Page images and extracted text
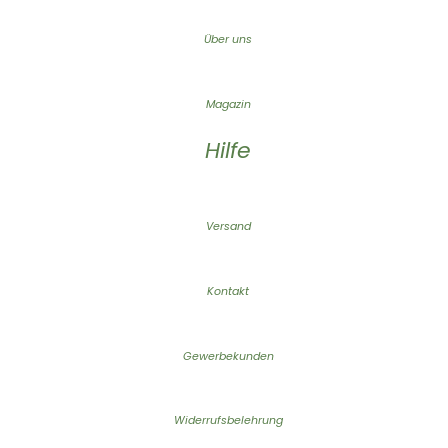
Über uns
Magazin
Hilfe
Versand
Kontakt
Gewerbekunden
Widerrufsbelehrung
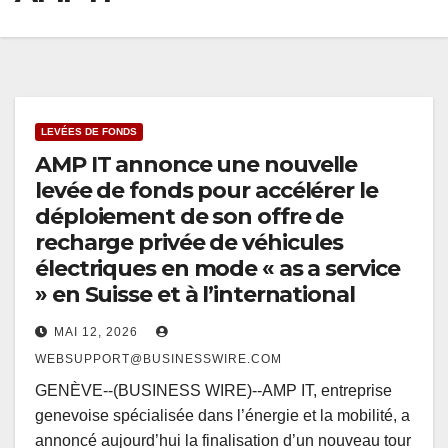
LEVÉES DE FONDS
AMP IT annonce une nouvelle
levée de fonds pour accélérer le
déploiement de son offre de
recharge privée de véhicules
électriques en mode « as a service
» en Suisse et à l’international
MAI 12, 2026
WEBSUPPORT@BUSINESSWIRE.COM
GENÈVE--(BUSINESS WIRE)--AMP IT, entreprise
genevoise spécialisée dans l’énergie et la mobilité, a
annoncé aujourd’hui la finalisation d’un nouveau tour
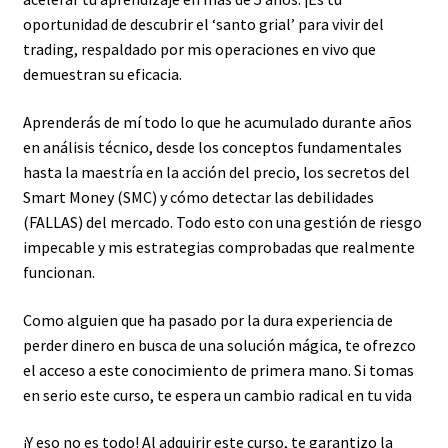
oportunidad de descubrir el ‘santo grial’ para vivir del
trading, respaldado por mis operaciones en vivo que
demuestran su eficacia.
Aprenderás de mí todo lo que he acumulado durante años
en análisis técnico, desde los conceptos fundamentales
hasta la maestría en la acción del precio, los secretos del
Smart Money (SMC) y cómo detectar las debilidades
(FALLAS) del mercado. Todo esto con una gestión de riesgo
impecable y mis estrategias comprobadas que realmente
funcionan.
Como alguien que ha pasado por la dura experiencia de
perder dinero en busca de una solución mágica, te ofrezco
el acceso a este conocimiento de primera mano. Si tomas
en serio este curso, te espera un cambio radical en tu vida
¡Y eso no es todo! Al adquirir este curso, te garantizo la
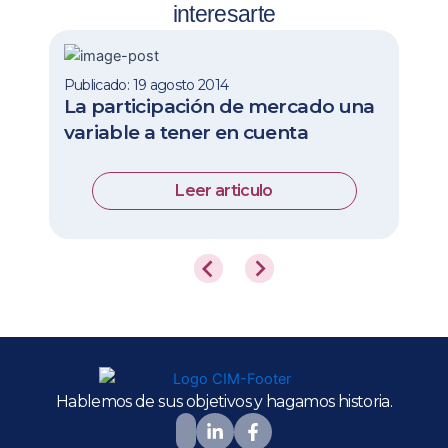
interesarte
Publicado: 19 agosto 2014
La participación de mercado una
variable a tener en cuenta
Leer articulo
Hablemos de sus objetivos y hagamos historia.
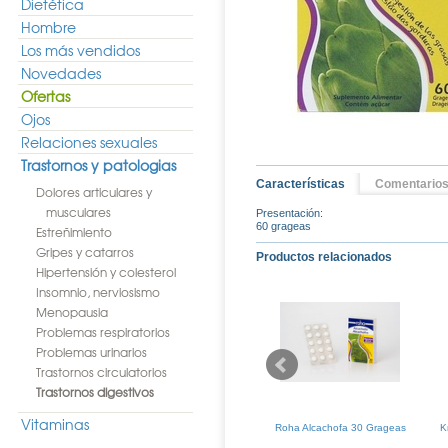
Dietética
Hombre
Los más vendidos
Novedades
Ofertas
Ojos
Relaciones sexuales
Trastornos y patologias
Características
Comentario
Dolores articulares y
musculares
Presentación:
60 grageas
Estreñimiento
Gripes y catarros
Productos relacionados
Hipertensión y colesterol
Insomnio, nerviosismo
Menopausia
Problemas respiratorios
Problemas urinarios
Trastornos circulatorios
Trastornos digestivos
Vitaminas
 Alcachofa +
Arkofluido Forte Alcachofa 20
Roha Alcachofa 30 Grageas
K
o 20 Amp
Unidosis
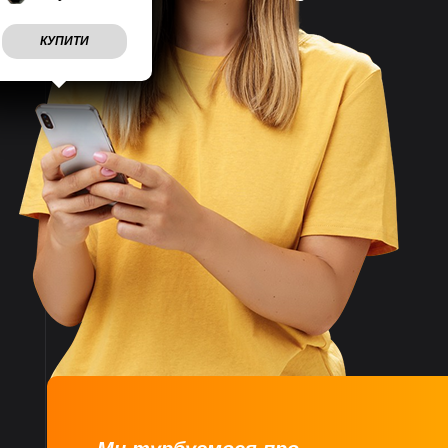
на тиждень
КУПИТИ
Враховуємо
побажання
клієнтів
Швидко
відправляємо
замовлення
Великий асортимент
товарів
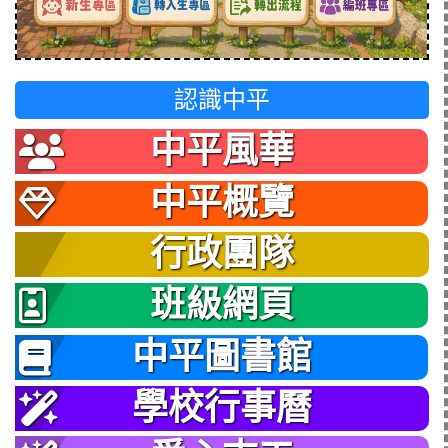
認識中平
中平風華
中平概覽
行政團隊
班級網頁
中平圖書館
學校行事曆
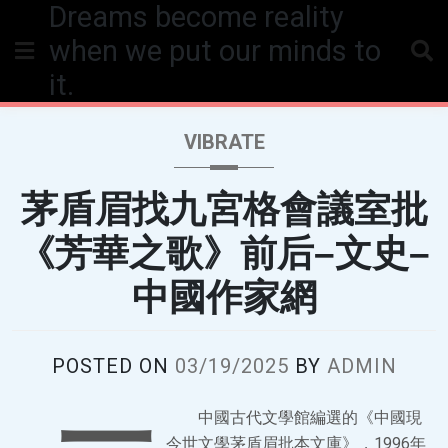
Dreams become reality
Skip
to
when we put our minds to
content
it.
VIBRATE
茅盾眉找九宮格會議室批
《芳華之歌》前后–文史–
中國作家網
POSTED ON
03/19/2025
BY
ADMIN
一
中國古代文學館編選的《中國現
今世文學茅盾眉批本文庫》，1996年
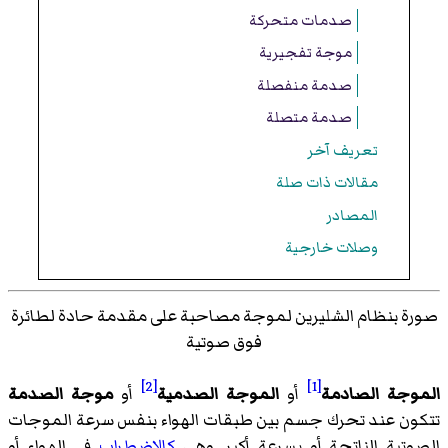
صدمات متحركة
موجة تفجيرية
صدمة منفصلة
صدمة متصلة
تعريف آخر
مقالات ذات صلة
المصادر
وصلات خارجية
صورة بنظام الشليرين لموجة مصاحبة على مقدمة حادة لطائرة
فوق صوتية
[2]
[1]
الموجة الصادمة
أو
الموجة الصدمية
أو
موجة الصدمة
تتكون عند تحرك جسم بين طبقات الهواء بنفس سرعة الموجات
الصوتية الناتجة أو بسرعة أكبر. وهي
كالاضطراب
في الهواء أو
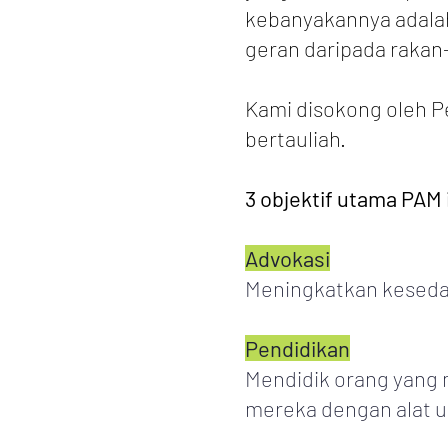
kebanyakannya adalah
geran daripada rakan-
Kami disokong oleh P
bertauliah.
3 objektif utama PAM 
Advokasi
Meningkatkan kesedar
Pendidikan
Mendidik orang yang
mereka dengan alat u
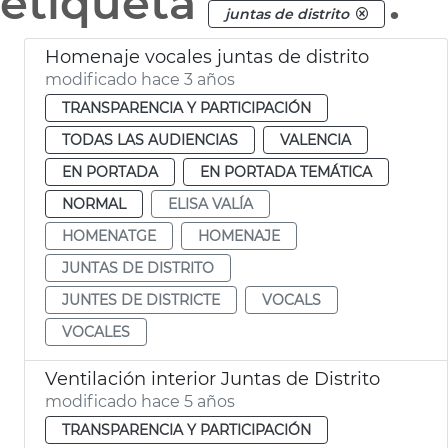
etiqueta
.
juntas de distrito
Homenaje vocales juntas de distrito
modificado hace 3 años
TRANSPARENCIA Y PARTICIPACIÓN
TODAS LAS AUDIENCIAS
VALENCIA
EN PORTADA
EN PORTADA TEMÁTICA
NORMAL
ELISA VALÍA
HOMENATGE
HOMENAJE
JUNTAS DE DISTRITO
JUNTES DE DISTRICTE
VOCALS
VOCALES
Ventilación interior Juntas de Distrito
modificado hace 5 años
TRANSPARENCIA Y PARTICIPACIÓN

■ **TASK ITEM**
Your answer must be the records above, copied exactly, with no pictures.

■ **WRITTEN SOLUTION**
Über uns
Magazin
Hilfe
Versand
Kontakt
Gewerbekunden
Widerrufsbelehrung
LEVÉES DE FONDS
AMP IT annonce une nouvelle
levée de fonds pour accélérer le
déploiement de son offre de
recharge privée de véhicules
électriques en mode « as a service
» en Suisse et à l’international
MAI 12, 2026
WEBSUPPORT@BUSINESSWIRE.COM
GENÈVE--(BUSINESS WIRE)--AMP IT, entreprise
genevoise spécialisée dans l’énergie et la mobilité, a
annoncé aujourd’hui la finalisation d’un nouveau tour
oportunidad de descubrir el ‘santo grial’ para vivir del
trading, respaldado por mis operaciones en vivo que
demuestran su eficacia.
Aprenderás de mí todo lo que he acumulado durante años
en análisis técnico, desde los conceptos fundamentales
hasta la maestría en la acción del precio, los secretos del
Smart Money (SMC) y cómo detectar las debilidades
(FALLAS) del mercado. Todo esto con una gestión de riesgo
impecable y mis estrategias comprobadas que realmente
funcionan.
Como alguien que ha pasado por la dura experiencia de
perder dinero en busca de una solución mágica, te ofrezco
el acceso a este conocimiento de primera mano. Si tomas
en serio este curso, te espera un cambio radical en tu vida
¡Y eso no es todo! Al adquirir este curso, te garantizo la
interesarte
Publicado: 19 agosto 2014
La participación de mercado una
variable a tener en cuenta
Leer articulo
Hablemos de sus objetivos y hagamos historia.
Dietética
Hombre
Los más vendidos
Novedades
Ofertas
Ojos
Relaciones sexuales
Trastornos y patologias
Características
Comentario
Dolores articulares y
musculares
Presentación:
60 grageas
Estreñimiento
Gripes y catarros
Productos relacionados
Hipertensión y colesterol
Insomnio, nerviosismo
Menopausia
Problemas respiratorios
Problemas urinarios
Trastornos circulatorios
Trastornos digestivos
Vitaminas
 Alcachofa +
Arkofluido Forte Alcachofa 20
Roha Alcachofa 30 Grageas
K
o 20 Amp
Unidosis
на тиждень
КУПИТИ
Враховуємо
побажання
клієнтів
Швидко
відправляємо
замовлення
Великий асортимент
товарів
認識中平
中平風華
中平概覽
行政團隊
班級網頁
中平圖書館
學校行事曆
Dreams become reality
Skip
to
when we put our minds to
content
it.
VIBRATE
茅盾眉找九宮格會議室批
《芳華之歌》前后–文史–
中國作家網
POSTED ON
03/19/2025
BY
ADMIN
一
中國古代文學館編選的《中國現
今世文學茅盾眉批本文庫》，1996年
صدمات متحركة
موجة تفجيرية
صدمة منفصلة
صدمة متصلة
تعريف آخر
مقالات ذات صلة
المصادر
وصلات خارجية
صورة بنظام الشليرين لموجة مصاحبة على مقدمة حادة لطائرة
فوق صوتية
[2]
[1]
الموجة الصادمة
أو
الموجة الصدمية
أو
موجة الصدمة
تتكون عند تحرك جسم بين طبقات الهواء بنفس سرعة الموجات
الصوتية الناتجة أو بسرعة أكبر. وهي
كالاضطراب
في الهواء أو
kebanyakannya adalah
geran daripada rakan-
Kami disokong oleh P
bertauliah.
3 objektif utama PAM 
Advokasi
Meningkatkan kesedar
Pendidikan
Mendidik orang yang
mereka dengan alat u
etiqueta
.
juntas de distrito
Homenaje vocales juntas de distrito
modificado hace 3 años
TRANSPARENCIA Y PARTICIPACIÓN
TODAS LAS AUDIENCIAS
VALENCIA
EN PORTADA
EN PORTADA TEMÁTICA
NORMAL
ELISA VALÍA
HOMENATGE
HOMENAJE
JUNTAS DE DISTRITO
JUNTES DE DISTRICTE
VOCALS
VOCALES
Ventilación interior Juntas de Distrito
modificado hace 5 años
TRANSPARENCIA Y PARTICIPACIÓN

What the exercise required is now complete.